Ты будешь там? - Страница 39


К оглавлению

39

Элиот молчал, и старый врач произнес:

— Такова цена за то, что мы попытаемся изменить ход событий. Но ты можешь отказаться.

Гость из будущего поднялся и застегнул куртку, собираясь выйти на улицу, под дождь.

Элиот понял: у него нет иного выбора, как только принять все условия. В течение одного мгновения перед ним пронеслись счастливые годы, проведенные вместе с Иленой. Это счастье скоро закончится, и Элиот навсегда расстанется с любимой женщиной.

Старый врач уже собирался выходить из комнаты, когда молодой человек схватил его за рукав.

— Я согласен! — крикнул он.

Но тот лишь ответил, не оборачиваясь:

— Я скоро вернусь.

Дверь закрылась за ним.

14 Пятая встреча

Все, что должно произойти, обязательно произойдет, как бы вы ни старались этого избежать.

Все, что не должно случиться, не случится, как бы вам этого ни хотелось.

Рамана Махарши

Я заметил, что даже те люди, которые говорят, будто в нашей жизни все предопределено и мы ничего не можем в ней изменить, смотрят по сторонам перед тем, как перейти дорогу.

Стефан Хавкин

Сан-Франциско

1976 год

Элиоту 30 лет

Октябрь.

Ноябрь.

Декабрь.

За три месяца ни единой весточки из будущего!

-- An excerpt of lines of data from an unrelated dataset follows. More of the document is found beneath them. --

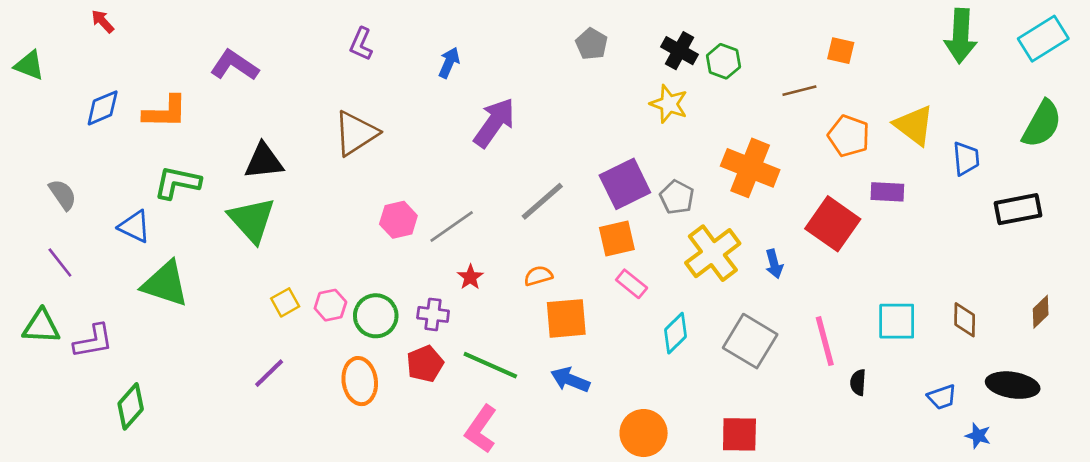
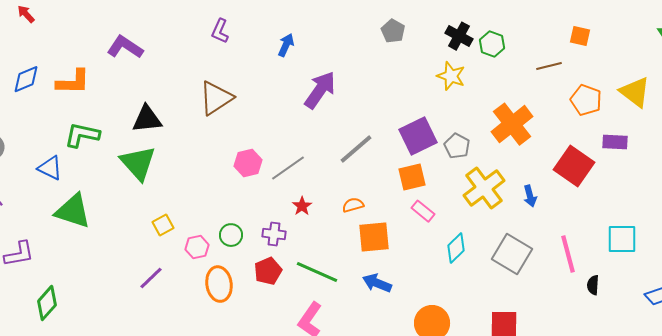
orange cross: (750, 168) -> (512, 124), turned 30
pink hexagon: (330, 305) -> (197, 247), moved
green circle: (376, 316) -> (231, 235), size x0.7

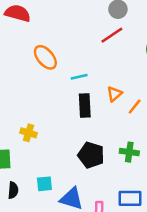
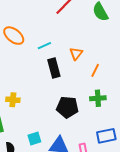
orange line: (135, 107) -> (95, 70), moved

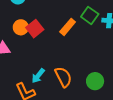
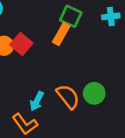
green square: (90, 15) -> (71, 16), moved
green circle: (95, 81) -> (94, 93), moved

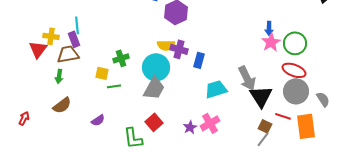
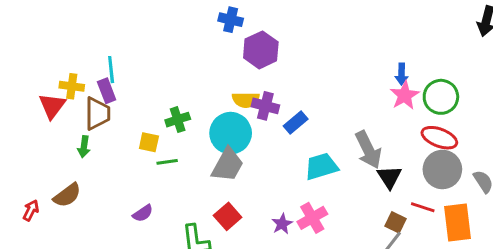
brown trapezoid: (68, 54) -> (97, 113), turned 100
blue rectangle: (199, 60) -> (296, 123), turned 35
black triangle: (261, 96) -> (389, 177), size x0.7
brown semicircle: (62, 105) -> (67, 195), moved

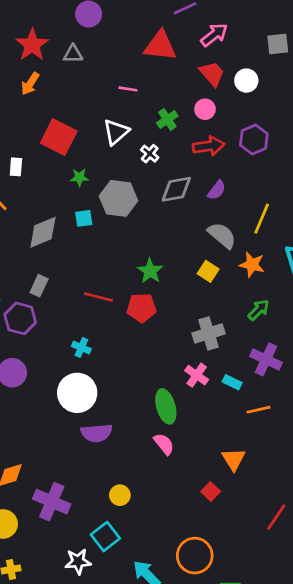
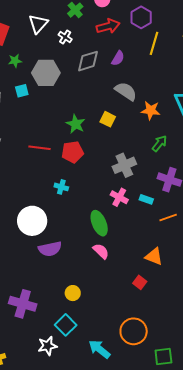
yellow line: (262, 219) -> (154, 43), moved
yellow square: (208, 271) -> (108, 119), moved
cyan cross: (81, 348) -> (61, 187), moved
orange triangle: (234, 459) -> (154, 256), turned -30

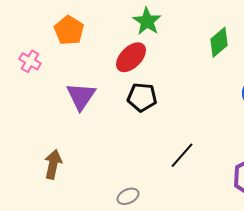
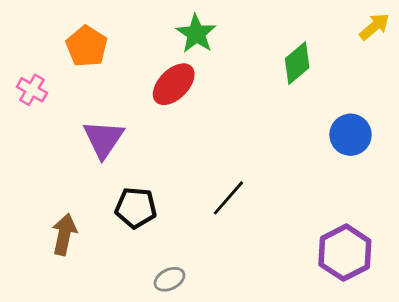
black pentagon: (142, 97) -> (136, 208), moved
black line: (182, 155) -> (228, 198), moved

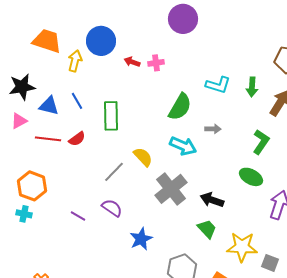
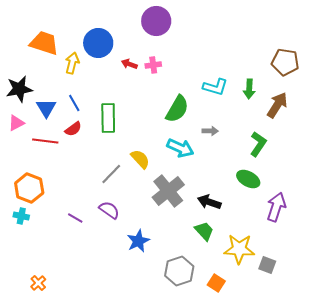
purple circle: (183, 19) -> (156, 21), moved
blue triangle: (49, 106) -> (46, 108), turned 45
red semicircle: (77, 139) -> (73, 129), moved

В целом жизнь шла своим чередом. Элиот работал в больнице, Илена занималась касатками, Матт больше не виделся с Тиффани, но зато активно занимался предприятием по разведению винограда, которое они с Элиотом купили.

Купер старался жить как ни в чем не бывало, однако постоянно пребывал в тревоге, волнуясь за Илену, и постоянно ожидал возвращения старшего двойника.

Но тот и не думал появляться.

Элиот пытался убедить себя, что вся эта история была лишь кошмарным сном. Он начал даже подумывать, что стал жертвой стресса: перенапряжение на работе привело к депрессии и потере ощущения реальности. Возможно, это всего лишь болезнь и он скоро излечится, а кошмар превратится в страшное воспоминание.

Ему так хотелось в это верить…

* * *

Зима царила в Сан-Франциско, одевая город в холодные серые оковы, которые спадут только под новогодними огнями.

Утром 24 декабря Элиот дежурил в больнице. Он пребывал в хорошем настроении: вечером должна была приехать Илена, и завтра они вместе улетят в Гонолулу, где несколько дней будут валяться на пляже под кокосовыми пальмами.

Еще не рассвело, когда машина скорой помощи приехала на парковку перед больницей. На носилках вынесли сильно обожженную женщину.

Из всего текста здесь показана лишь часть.